With so many alternative data sources on the market, it can be tempting for users to overbuy and horde, however, sticking with the same set and trying to master it can sometimes yield dividends.
Alternative Data Sources: Dig Deep or Move On?
There used to be a time where novel datasets were sought out by fund managers hungry for the alpha-advantage they promised, however, things have changed and now there are more vendors than buyers, and in this new environment of over-supply, there can be a tendency for users to endlessly seek novelty, moving from vendor to vendor without properly wringing out all the value from their existing datasets.
Users can sometimes be guilty of a ‘plunder, pillage and move on’ culture when it comes to alternative data sources, according to Peter Hafez, Chief Data Scientist at RavenPack.
“There is pressure to try to get the research and production into signals as quickly as possible,” says Peter. “So they can show management we are making money, that we are making more money than what we are paying for it, and that is, of course, great. They may have a multiplier – we need to make 5x more, 10x more. But then often you move on and say, now I need the next dataset.”
Rather than moving on to the ‘next alternative data source’ however, it often actually pays to stick with the old dataset and see if you can extract more value from it.
“Perhaps it is better to invest your resources on somewhat proven datasets and say ‘now I want to become an expert’ in that because a lot of these datasets are rich and can be used in many different ways,” says Hafez.

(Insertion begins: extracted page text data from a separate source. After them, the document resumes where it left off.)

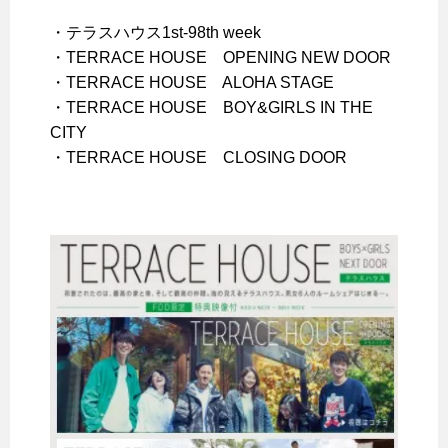
・テラスハウス1st-98th week
・TERRACE HOUSE OPENING NEW DOOR
・TERRACE HOUSE ALOHA STAGE
・TERRACE HOUSE BOY&GIRLS IN THE
CITY
・TERRACE HOUSE CLOSING DOOR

It is, of course, true that datasets come in all shapes and sizes and some are one dimensional with limited applications, however, this is not the case with RavenPack, which provides news data analytics on over a quarter of a million entities and events, including companies, securities, countries, and people. Indeed the firm spends a great deal of time structuring, tagging, and co-referencing its data precisely so end-users can extract as much value as possible from it.
“We do a lot of work around entity detection. We don’t really detect securities we detect entities. Those could be companies, or places, or organizations, currencies or commodities. In order to make it easier for our clients to consume our data we also provide mapping files,” says Hafez.
RavenPack’s entity management is sophisticated enough to distinguish between brand name and company name changes.
“All of these small nitty-gritty things of maintaining your entity universe, such as how Gillette was Gillette until it got bought up by Procter and Gamble. All of that work – we have a huge team that are also providing a lot of human intervention – it is part of our value-add.”
A major USP of the dataset is its co-referencing analytics which allow it to quantify the degree of relatedness between two entities connected by supply-chain, sector or competition. This can provide users with an information advantage when it comes to quantifying the knock-on effect of events on related securities.
Users can build strategies or take advantage of trading opportunities by analyzing the percentage of news stories which co-reference two companies’ names over time and correlating that to the companies’ stock returns, as shown in the plot below for Google and Motorola when the former acquired the latter in 2012.
Source: RavenPack 2014
As can be seen from the chart above, co-references of Motorola and Google, represented by the thick black line, peaked before the two stock prices did, which are represented by their ‘correlated returns’, and this essentially provided a warning of the merger to come.
A Few Good Sets
Whilst becoming an expert on one dataset is undoubtedly a sound strategy, striking a balance between by mixing a few high quality datasets together often actually yields the best results so it is not a good idea to overly limit yourself either. Combining novel datasets has been shown to incrementally increase alpha.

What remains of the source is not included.